In the 400–1100 nm spectral range, studies employing HSI with a diffuse reflection mode typically provide good performances. Previous research by Ma et al. [10] looked at the use of HSI to measure the SSC and hardness of Hami melons. According to the prediction results, firmness and the SSC had a coefficient of determination for prediction (R²_P)s of 0.42 and 0.50 for the PLS models without spectral feature extraction, respectively. These values were initiatory and not acceptable. The HSI data are massive and include unrelated information. The best wavelengths must be chosen in order to reduce superfluous data and enhance model performance. Sun et al. [11] looked at the PLS to identify the internal quality of Hami melons and the genetic algorithm, successive projections algorithm (SPA), and competitive adaptive reweighted sampling (CARS) for choosing the best wavelengths. The CARS-PLS model performed the best, according to the data, with an R²_P s of 0.92 for the SSC, 0.83 for TAC, and 0.75 for firmness. Furthermore, Jing-tao et al. [12] conducted a study to determine the quality of Hami melons. They found that CARS-SPA-SVM produced the best R²_P values of 0.88 and 0.68 for the SSC and firmness prediction, respectively, and that CARS-PCA-SVM produced a good model with an ACC_P of 94.00% for ripeness.

The majority of research has been on using conventional machine learning models—which have already proven effective in the quality detection of watermelons—to analyze spectra, photos, and acoustic vibration signals. However, the drawback of these approaches is that they rely on human labor and past expertise for feature engineering.

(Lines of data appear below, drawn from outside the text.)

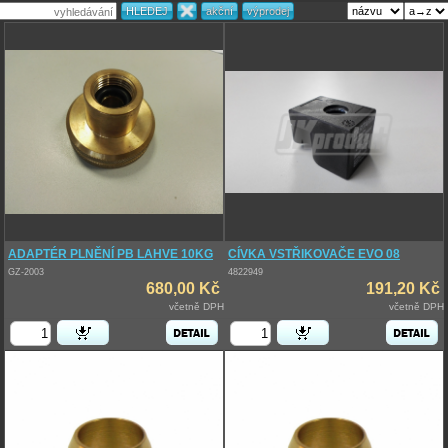
ADAPTÉR PLNĚNÍ PB LAHVE 10KG
CÍVKA VSTŘIKOVAČE EVO 08
GZ-2003
4822949
680,00 Kč
191,20 Kč
včetně DPH
včetně DPH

Comprehensive deep learning algorithms offer a proficient approach to analyzing the data produced by optical and acoustic vibration sensors, as demonstrated by their effectiveness in some MV and Vis/NIRS investigations. Furthermore, the ability to generalize presents another difficulty for the widespread use of conventional machine learning models in practice. Guo et al. [13] suggested using auto-encoder neural networks in conjunction with the Internet of Things to transfer the NIR model for identifying an apple’s SSC and enhancing model portability. The outcomes offered a point of reference for enhancing the quality detection models for watermelon’s generalization. While deep learning models have been applied to the analysis of acoustic vibration signals from fruit, including oranges [14] and apples [15,16], more research is needed to fully explore the potential of these models for acoustic vibration-based watermelon quality detection. Furthermore, it is mentioned that using deep learning for the quality identification of watermelons still presents challenges due to the need for huge datasets and interpretable models. It is challenging to gather a significant amount of information about the acoustic and optical vibrations of various samples in a single experiment. Data augmentation techniques, like the Imgaug data enhancement library [17] for creating images of Hami melon surface defects and deep convolutional generative adversarial networks [18] for creating shortwave infrared spectra of pesticide residues on the Hami melon’s surface, have been proposed as solutions to this problem. For data-driven deep learning models, it is important to pay more attention to how to guarantee that the generated data are accurate and close to reality.

The selection of watermelons and the determination of certain standards affects both buyers and sellers from different perspectives. Buyers usually judge the quality of the watermelon according to the criteria of juiciness, crispiness, sweetness, and freshness. Therefore, they want to buy the optimal average watermelon that takes all the characteristics into account. Sellers, on the other hand, focus on maximizing their profits and the highest sales volume. From both points of view, it is important to determine the quality of the watermelon more precisely based on various quality-related characteristics without damaging the fruit.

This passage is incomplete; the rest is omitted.